Кто-то завозился на кровати и на ней уселась какая-то невероятно длинная, похожая на привидение, фигура. Фигура посидела, позевала, потом, как будто окончательно решившись, поднялась, вглядываясь в меня при тусклом освещении из соседней комнаты.
— Евреи будете? Ну, ложитесь, ложитесь с богом на мое место.
Я не счел удобным рассеивать заблуждение, вследствие которого получалась, наконец, возможность пристроить куда-нибудь свою скитальческую особу. Место, куда я лег, не раздеваясь, было согрето моим предшественником, подушка пахла чем-то кислым, а по стенам что-то очень подозрительно шуршало. Но, взглянув, с какими усилиями мой предместник вонзал теперь свою сухопарую фигуру между других тел на полу, в соседней комнате, я нашел, что понятия об удобствах весьма относительны.

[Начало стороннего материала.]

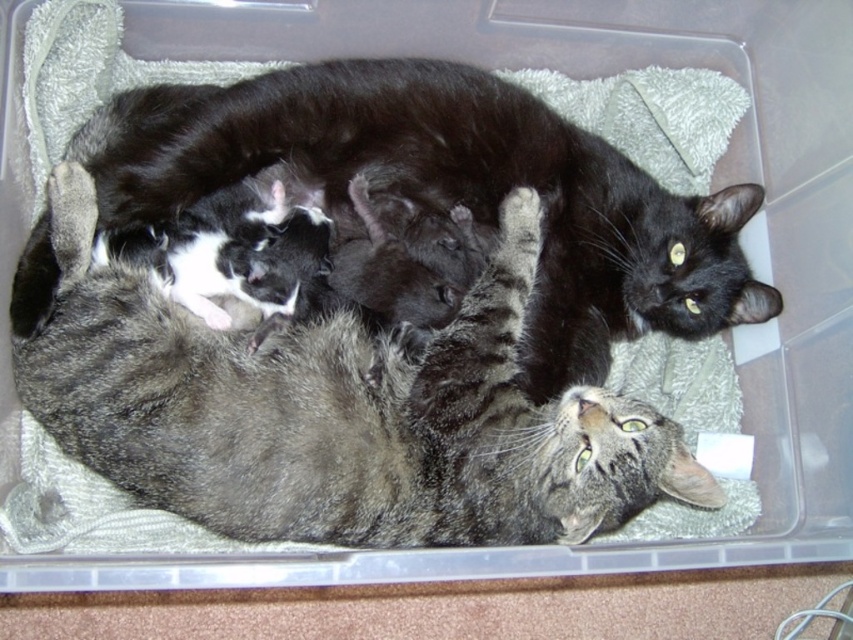 Question: Considering the relative positions of tabby fur cat at center and black fur cat at upper center in the image provided, where is tabby fur cat at center located with respect to black fur cat at upper center?

Choices:
 (A) above
 (B) below

Answer: (B)

Question: Which point appears closest to the camera in this image?

Choices:
 (A) (202, 164)
 (B) (442, 396)

Answer: (B)

Question: Is tabby fur cat at center to the right of black fur cat at upper center from the viewer's perspective?

Choices:
 (A) yes
 (B) no

Answer: (B)

Question: Which point is farther from the camera taking this photo?

Choices:
 (A) (357, 493)
 (B) (735, 220)

Answer: (B)

Question: Which of the following is the farthest from the observer?

Choices:
 (A) (160, 323)
 (B) (384, 112)

Answer: (B)

Question: Can you confirm if tabby fur cat at center is wider than black fur cat at upper center?

Choices:
 (A) yes
 (B) no

Answer: (B) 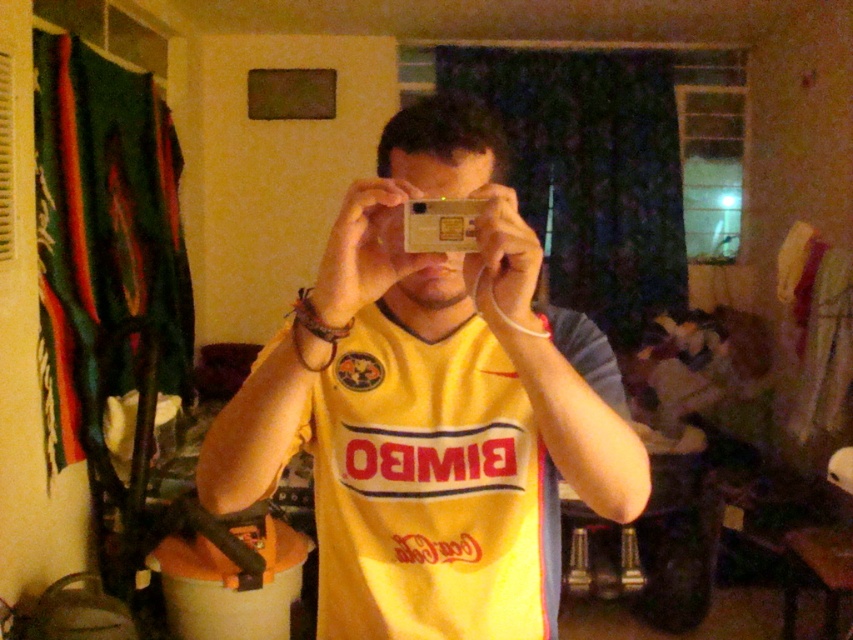 Question: Which object appears closest to the camera in this image?

Choices:
 (A) yellow jersey at center
 (B) metallic gold card at center

Answer: (A)

Question: Can you confirm if yellow jersey at center is positioned to the right of metallic gold card at center?

Choices:
 (A) no
 (B) yes

Answer: (A)

Question: Which of the following is the closest to the observer?

Choices:
 (A) yellow jersey at center
 (B) metallic gold card at center

Answer: (A)

Question: Does yellow jersey at center have a lesser width compared to metallic gold card at center?

Choices:
 (A) yes
 (B) no

Answer: (B)

Question: Is yellow jersey at center to the left of metallic gold card at center from the viewer's perspective?

Choices:
 (A) yes
 (B) no

Answer: (A)

Question: Which object is farther from the camera taking this photo?

Choices:
 (A) yellow jersey at center
 (B) metallic gold card at center

Answer: (B) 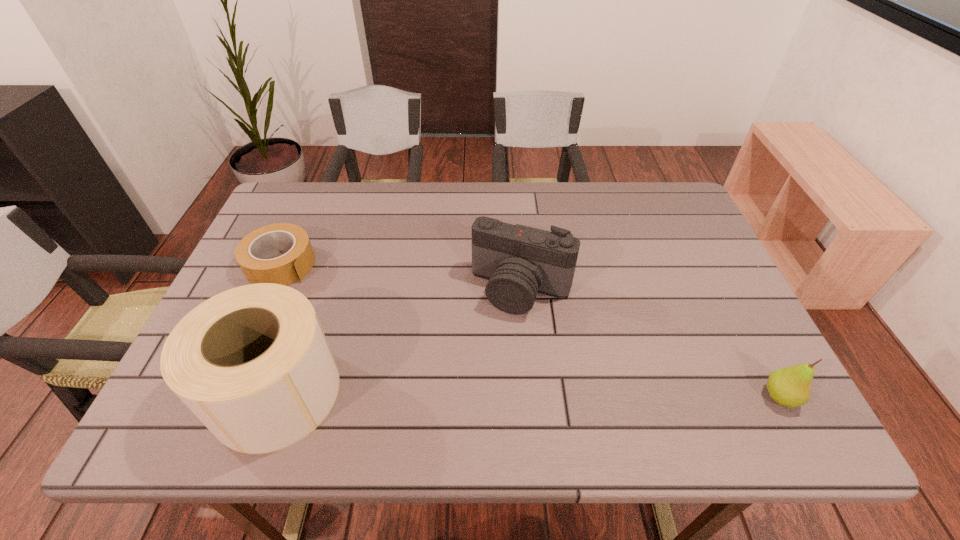 What are the coordinates of `vacant space located at the edge of the shortest object` in the screenshot? It's located at (370, 329).

I want to click on free space located at the edge of the shortest object, so click(339, 306).

This screenshot has width=960, height=540. I want to click on toilet tissue present at the near edge, so click(x=252, y=363).

Where is `pear that is at the near edge`? This screenshot has width=960, height=540. pear that is at the near edge is located at coordinates (790, 386).

You are a GUI agent. You are given a task and a screenshot of the screen. Output one action in this format:
    pyautogui.click(x=<x>, y=<y>)
    Task: Click on the toilet tissue located in the left edge section of the desktop
    This screenshot has width=960, height=540.
    Given the screenshot: What is the action you would take?
    pyautogui.click(x=252, y=363)

In order to click on duct tape that is at the left edge in this screenshot , I will do `click(251, 251)`.

The width and height of the screenshot is (960, 540). Identify the location of object that is at the right edge. (790, 386).

Where is `object that is at the near left corner`? This screenshot has width=960, height=540. object that is at the near left corner is located at coordinates (252, 363).

Locate an element on the screen. object that is positioned at the near right corner is located at coordinates (790, 386).

Identify the location of vacant space at the far edge of the desktop. This screenshot has height=540, width=960. (344, 184).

Через некоторое время стали уходить валенщики, холодя каморку и хлопая дверями. Потом кто-то, будто во сне, натыкается на мою лежанку, падает вперед, упирается в меня руками и говорит: «извините-с». Осторожно, ощупью обойдя мое ложе, незнакомец начинает мыться где-то надо мной, и брызги летят мне в лицо. Умывшись, он, в пролете двери, подвязывает очень тщательно щеку платком, и еще через несколько минут, я вижу его уже за самоваром, с хозяином помещения, в котором узнаю моего благодетеля. Последний одет в ситцевую рубаху, повязанную шнурком, на ногах — отопки, на шее — высокий старомодный, галстук, придающий его фигуре вид отчасти хищный, отчасти же унылый. Они сосредоточенно пьют чай и ведут отрывочные разговоры.

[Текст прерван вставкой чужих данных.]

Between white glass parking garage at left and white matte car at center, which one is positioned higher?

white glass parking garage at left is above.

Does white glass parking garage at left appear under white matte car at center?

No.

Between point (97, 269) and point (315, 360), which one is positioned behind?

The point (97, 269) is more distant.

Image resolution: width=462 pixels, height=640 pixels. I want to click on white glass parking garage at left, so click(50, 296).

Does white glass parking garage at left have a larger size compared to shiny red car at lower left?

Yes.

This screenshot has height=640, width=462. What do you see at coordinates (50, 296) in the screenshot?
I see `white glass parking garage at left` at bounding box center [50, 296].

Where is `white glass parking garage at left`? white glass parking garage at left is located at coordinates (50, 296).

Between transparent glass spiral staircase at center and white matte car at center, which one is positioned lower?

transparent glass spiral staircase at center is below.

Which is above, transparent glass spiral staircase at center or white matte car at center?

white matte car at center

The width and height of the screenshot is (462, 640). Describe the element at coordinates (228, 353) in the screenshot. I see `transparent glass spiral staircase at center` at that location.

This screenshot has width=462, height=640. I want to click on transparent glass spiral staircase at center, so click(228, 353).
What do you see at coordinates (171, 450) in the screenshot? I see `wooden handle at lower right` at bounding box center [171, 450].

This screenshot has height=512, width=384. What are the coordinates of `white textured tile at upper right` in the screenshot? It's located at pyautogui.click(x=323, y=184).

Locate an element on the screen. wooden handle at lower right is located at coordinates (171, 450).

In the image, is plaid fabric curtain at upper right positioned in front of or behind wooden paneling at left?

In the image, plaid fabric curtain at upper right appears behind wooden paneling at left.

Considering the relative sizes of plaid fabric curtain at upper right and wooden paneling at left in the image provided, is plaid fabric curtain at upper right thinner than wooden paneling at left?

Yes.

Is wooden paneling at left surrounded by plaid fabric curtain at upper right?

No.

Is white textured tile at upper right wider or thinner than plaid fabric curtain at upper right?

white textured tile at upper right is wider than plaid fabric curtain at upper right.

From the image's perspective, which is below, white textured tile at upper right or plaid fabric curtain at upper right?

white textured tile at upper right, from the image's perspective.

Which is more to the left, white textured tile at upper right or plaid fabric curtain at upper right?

— Кто? — спрашивает подвязанная щека, кивая в мою сторону.
— Еврей.
— Допустили опять?
— Не слыхал что-то. Видно допустили…
Несколько минут они пьют молча. Потом хозяин мрачно ставит стакан и говорит с угрюмою сосредоточенностью:
— Прежде от одних евреев сколько ренты получал: покупаешь ему, укупориваешь, отправляешь. Теперь ничего нет. Вот ноне прилечь негде, набилось народу. Да народ пустой: валенщики! дивиденду от них грош… И что такое? Правительство, например, хлопочет облегчить бедному народу, а тут делается стеснение…
Лихорадочные глаза хозяина сверкают сдержанною злостью. Собеседник, по-видимому мелкий приезжий скупщик, равнодушно допивает из блюдечка.
— Торговцу от них теснота, — говорит он спокойно. — Лучше же русскому человеку получить доход… А, впрочем, наше дело маленькое. Нам хватит. Пожалуйте-ка мне столик. Пора!
Он одевается и уходит со столиком и фонарем в руках, а хозяин уныло продолжает наливать чашку за чашкой, что-то бормоча по временам про себя. Его раздражение усиливается, когда я тоже выхожу к свету и он убеждается, что я не еврей.
Выйдя на улицу, я с первых же шагов натыкаюсь на его бывшего собеседника. Он сидит у стены дома, за столиком, на котором горит фонарь, тщательно закрывает воротником больную щеку и просматривает взглядом образцы, которые как-то вяло еще подают ему кустари. Они отходят от него с насмешками и остротами.
— Даром огонь засветил!
— Чай, свечка-то копейку стоит!
Несколько таких же столиков с фонарями, точно светляки, виднеются вдоль темной улицы.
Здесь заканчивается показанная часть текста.